Sale of Bio Compost : 5. In this also, assessee has not provided list of members to whom sale of Bio Compost was made at concessional rate. It is observed that cost of production of Bio Compost was around Rs.800 to Rs.850 per metric ton, however assessee has sold it at a rate between Rs.364 to Rs.450 per metric ton. We have already observed that no specific details had been filed by the assessee during the assessment proceedings. Even before us, assessee has not filed list of members to whom Bio Compost was sold at concessional rate and evidence of the same. Nowhere in the submission, assessee has mentioned the basis on which assessee has arrived at the selling cost of Rs.364 to Rs.450 per metric ton and who were the members to whom it was sold at Rs.364 and to whom it was sold at Rs.450 per metric ton. In these facts and circumstances of the case, and as ld.AR has also pleaded that this issue needs to be set-aside to the AO, we hereby set-aside this issue to the Assessing Officer for de-novo adjudication. The assessee shall produce all the details before the AO within the three effective opportunities.
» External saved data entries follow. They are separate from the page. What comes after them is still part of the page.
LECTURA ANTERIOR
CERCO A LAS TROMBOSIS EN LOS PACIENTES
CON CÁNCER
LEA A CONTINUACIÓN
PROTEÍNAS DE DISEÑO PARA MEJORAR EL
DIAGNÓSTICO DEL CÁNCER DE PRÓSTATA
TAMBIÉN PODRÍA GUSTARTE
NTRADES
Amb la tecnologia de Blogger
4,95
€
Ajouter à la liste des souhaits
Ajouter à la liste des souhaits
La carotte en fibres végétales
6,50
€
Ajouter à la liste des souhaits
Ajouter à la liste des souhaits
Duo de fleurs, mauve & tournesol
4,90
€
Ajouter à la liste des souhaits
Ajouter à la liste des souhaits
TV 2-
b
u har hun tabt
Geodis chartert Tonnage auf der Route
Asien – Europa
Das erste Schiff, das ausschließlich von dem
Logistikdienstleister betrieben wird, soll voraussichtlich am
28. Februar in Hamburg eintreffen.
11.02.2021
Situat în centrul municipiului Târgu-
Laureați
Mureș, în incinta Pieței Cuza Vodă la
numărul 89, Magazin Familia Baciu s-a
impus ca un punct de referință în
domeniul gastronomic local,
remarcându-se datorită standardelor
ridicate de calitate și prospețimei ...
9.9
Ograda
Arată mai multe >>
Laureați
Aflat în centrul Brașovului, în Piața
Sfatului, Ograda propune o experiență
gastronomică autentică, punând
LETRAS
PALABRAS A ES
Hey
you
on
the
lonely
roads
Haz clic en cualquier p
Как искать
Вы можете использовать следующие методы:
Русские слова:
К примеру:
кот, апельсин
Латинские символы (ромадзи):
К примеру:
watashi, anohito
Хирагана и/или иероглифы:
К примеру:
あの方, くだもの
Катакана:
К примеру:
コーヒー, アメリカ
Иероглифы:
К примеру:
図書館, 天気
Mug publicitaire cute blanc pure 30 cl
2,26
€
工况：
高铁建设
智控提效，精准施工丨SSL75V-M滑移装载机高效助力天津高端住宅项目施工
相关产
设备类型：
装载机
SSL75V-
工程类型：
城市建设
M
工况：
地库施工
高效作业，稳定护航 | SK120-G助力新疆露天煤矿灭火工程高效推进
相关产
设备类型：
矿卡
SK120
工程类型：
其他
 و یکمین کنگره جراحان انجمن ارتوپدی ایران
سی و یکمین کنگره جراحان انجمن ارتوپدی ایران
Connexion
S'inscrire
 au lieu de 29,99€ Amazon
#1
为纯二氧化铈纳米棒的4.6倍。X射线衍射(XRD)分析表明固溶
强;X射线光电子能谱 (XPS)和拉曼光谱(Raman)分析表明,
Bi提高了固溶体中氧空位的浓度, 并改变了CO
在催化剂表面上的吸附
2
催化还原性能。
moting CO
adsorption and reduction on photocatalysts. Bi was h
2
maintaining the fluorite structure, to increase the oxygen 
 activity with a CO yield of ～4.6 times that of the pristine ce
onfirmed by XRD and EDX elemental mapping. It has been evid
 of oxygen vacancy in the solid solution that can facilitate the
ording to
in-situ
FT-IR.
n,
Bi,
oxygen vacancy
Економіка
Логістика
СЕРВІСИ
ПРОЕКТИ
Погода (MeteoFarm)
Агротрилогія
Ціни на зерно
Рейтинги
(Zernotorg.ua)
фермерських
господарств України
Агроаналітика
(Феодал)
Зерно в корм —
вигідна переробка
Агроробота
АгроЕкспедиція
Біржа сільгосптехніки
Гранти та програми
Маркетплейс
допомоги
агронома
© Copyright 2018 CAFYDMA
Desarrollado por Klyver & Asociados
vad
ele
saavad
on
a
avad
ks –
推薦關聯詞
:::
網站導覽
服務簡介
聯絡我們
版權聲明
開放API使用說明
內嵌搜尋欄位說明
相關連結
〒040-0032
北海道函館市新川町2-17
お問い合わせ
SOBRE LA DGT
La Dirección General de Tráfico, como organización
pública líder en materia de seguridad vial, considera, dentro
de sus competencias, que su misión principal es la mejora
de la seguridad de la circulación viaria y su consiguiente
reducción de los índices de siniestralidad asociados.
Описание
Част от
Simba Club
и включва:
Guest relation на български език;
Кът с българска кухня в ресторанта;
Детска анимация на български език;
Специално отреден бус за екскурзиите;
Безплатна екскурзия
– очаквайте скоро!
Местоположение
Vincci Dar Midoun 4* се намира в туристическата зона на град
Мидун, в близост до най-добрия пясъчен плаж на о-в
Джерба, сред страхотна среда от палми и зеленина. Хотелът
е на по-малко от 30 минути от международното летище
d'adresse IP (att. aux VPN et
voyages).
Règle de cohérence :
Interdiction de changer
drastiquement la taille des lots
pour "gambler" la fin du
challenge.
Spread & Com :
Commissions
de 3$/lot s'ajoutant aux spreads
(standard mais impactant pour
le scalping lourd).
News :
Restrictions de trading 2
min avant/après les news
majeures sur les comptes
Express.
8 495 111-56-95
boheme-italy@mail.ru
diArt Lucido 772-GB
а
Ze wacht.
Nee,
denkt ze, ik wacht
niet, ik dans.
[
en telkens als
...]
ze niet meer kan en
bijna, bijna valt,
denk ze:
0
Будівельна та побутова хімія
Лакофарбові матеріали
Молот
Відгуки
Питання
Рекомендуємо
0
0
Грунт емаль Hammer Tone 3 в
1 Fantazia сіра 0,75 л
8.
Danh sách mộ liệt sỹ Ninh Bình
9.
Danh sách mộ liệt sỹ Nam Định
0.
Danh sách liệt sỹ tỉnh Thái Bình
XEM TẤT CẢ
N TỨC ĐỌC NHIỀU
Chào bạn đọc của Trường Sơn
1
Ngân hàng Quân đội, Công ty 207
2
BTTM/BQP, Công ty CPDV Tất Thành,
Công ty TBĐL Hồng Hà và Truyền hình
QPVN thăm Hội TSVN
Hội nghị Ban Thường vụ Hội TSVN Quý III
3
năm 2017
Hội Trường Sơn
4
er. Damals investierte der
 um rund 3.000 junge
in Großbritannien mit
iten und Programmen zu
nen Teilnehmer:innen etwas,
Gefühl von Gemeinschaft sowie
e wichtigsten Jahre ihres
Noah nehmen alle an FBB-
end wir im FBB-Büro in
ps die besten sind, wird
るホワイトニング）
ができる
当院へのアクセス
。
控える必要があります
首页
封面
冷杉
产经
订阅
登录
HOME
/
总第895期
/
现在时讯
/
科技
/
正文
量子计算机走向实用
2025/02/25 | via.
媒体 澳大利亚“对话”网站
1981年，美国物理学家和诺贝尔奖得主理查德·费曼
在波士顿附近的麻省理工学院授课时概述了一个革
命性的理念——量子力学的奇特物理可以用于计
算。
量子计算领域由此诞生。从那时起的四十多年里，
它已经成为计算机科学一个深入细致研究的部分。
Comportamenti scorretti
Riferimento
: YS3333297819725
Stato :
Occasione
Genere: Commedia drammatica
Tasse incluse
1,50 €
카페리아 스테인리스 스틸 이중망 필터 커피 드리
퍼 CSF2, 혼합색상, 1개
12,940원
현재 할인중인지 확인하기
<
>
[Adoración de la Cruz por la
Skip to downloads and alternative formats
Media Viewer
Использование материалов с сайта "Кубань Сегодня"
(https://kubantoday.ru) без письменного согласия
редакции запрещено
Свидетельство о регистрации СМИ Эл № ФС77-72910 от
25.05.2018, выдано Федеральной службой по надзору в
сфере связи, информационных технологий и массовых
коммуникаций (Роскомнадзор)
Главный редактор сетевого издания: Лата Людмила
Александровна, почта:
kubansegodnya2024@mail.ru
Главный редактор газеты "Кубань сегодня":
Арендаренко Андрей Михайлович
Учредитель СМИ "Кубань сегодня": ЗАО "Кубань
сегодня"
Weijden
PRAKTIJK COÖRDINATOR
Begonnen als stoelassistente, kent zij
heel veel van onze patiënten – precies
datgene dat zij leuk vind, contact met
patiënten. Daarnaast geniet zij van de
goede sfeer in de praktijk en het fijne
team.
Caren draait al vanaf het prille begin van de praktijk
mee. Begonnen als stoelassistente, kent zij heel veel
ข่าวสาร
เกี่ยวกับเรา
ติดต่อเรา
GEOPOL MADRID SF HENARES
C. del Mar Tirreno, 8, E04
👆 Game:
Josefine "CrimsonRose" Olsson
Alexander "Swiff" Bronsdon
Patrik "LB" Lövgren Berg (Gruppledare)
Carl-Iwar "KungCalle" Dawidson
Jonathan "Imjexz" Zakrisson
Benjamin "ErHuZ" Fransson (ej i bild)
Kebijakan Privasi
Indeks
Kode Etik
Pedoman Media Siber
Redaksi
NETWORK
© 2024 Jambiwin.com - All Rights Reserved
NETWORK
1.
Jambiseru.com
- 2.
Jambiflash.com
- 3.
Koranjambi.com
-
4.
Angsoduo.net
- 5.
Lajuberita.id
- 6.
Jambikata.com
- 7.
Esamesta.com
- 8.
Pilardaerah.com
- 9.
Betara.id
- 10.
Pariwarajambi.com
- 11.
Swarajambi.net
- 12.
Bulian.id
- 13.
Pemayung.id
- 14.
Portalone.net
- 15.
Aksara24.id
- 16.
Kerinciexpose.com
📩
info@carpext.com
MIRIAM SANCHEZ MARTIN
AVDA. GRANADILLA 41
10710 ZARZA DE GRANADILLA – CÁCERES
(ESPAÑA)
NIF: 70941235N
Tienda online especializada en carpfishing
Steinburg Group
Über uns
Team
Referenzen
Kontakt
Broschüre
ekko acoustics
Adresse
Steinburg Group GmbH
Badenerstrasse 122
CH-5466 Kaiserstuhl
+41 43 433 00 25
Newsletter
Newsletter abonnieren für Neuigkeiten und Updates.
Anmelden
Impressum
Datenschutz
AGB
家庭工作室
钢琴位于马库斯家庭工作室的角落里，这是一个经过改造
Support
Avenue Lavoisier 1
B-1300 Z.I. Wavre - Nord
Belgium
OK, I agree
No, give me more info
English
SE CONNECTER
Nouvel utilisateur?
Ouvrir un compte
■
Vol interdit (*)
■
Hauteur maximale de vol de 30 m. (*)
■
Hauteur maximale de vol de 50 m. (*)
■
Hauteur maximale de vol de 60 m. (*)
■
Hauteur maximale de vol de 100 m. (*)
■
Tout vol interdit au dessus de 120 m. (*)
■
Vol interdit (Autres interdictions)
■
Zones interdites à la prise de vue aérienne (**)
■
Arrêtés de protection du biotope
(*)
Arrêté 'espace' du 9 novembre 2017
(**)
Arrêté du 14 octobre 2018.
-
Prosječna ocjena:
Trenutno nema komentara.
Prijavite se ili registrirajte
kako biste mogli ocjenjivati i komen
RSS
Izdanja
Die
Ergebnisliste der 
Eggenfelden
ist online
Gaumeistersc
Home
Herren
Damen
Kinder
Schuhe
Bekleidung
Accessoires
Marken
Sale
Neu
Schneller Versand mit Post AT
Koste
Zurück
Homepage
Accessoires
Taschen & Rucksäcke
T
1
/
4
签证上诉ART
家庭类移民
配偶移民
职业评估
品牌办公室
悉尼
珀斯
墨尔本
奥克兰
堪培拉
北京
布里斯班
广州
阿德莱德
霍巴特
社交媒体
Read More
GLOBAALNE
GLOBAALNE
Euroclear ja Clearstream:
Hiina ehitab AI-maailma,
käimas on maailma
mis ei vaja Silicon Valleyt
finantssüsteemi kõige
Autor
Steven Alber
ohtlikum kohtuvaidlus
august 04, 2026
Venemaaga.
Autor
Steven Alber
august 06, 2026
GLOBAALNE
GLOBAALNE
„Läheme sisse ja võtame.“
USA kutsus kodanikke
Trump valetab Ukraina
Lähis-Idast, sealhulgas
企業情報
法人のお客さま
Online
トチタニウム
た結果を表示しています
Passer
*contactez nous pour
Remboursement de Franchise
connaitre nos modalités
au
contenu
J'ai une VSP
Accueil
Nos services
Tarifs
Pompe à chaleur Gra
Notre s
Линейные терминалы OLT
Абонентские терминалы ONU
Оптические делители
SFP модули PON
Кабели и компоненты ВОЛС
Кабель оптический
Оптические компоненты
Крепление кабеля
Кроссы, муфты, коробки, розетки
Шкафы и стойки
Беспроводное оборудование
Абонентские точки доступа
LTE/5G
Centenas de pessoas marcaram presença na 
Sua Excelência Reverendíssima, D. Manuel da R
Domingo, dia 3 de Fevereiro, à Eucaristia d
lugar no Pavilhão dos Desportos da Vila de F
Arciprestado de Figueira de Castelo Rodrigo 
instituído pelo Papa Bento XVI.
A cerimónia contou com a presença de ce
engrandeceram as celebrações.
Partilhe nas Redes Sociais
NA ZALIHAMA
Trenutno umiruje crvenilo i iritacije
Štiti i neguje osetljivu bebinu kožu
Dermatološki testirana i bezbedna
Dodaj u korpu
Accordingly, Ground No.2 of the assessee is allowed for statistical purpose.
Advertisement Expenses : 6. The issue of advertisement expenditure was decided by ITAT in for A.Y.2010-11 in favour of assessee. In spite of this, the AO has made addition on account of disallowance of Advertisement Expenditure. Therefore, we hereby direct the AO to delete the addition of Rs.1,66,316/-. Accordingly, Ground No.3 raised by the assessee is allowed.
Sabha Samarambha Expenses : 7. The issue of Sabha Samarambha Expenditure was decided by ITAT in for A.Y.2010-11 in favour of Revenue. The ITAT held that disallowance of 10% was fair and reasonable. Therefore, Rs.5,54,442/- is upheld. Accordingly, Ground No.4 raised by the assessee is dismissed.
Disallowance of Brought forward Business Loss/Depreciation : 8. Assessee has not produced copies of earlier returns and earlier assessment orders to demonstrate Brought Forward Business Loss and Brought Forward Unabsorbed Depreciation. Therefore, this issue is set-aside to the AO for de-novo adjudication. Assessee shall produce all the necessary details before the Assessing Officer.
Ground No.6 is general in nature, needs no adjudication. Hence, dismissed.
Shri Vitthal Sahakari Sakhar Ltd., [A] 10. In the result, appeal of the assessee is partly allowed for statistical purpose. Order pronounced in the open Court on 2nd September, 2024.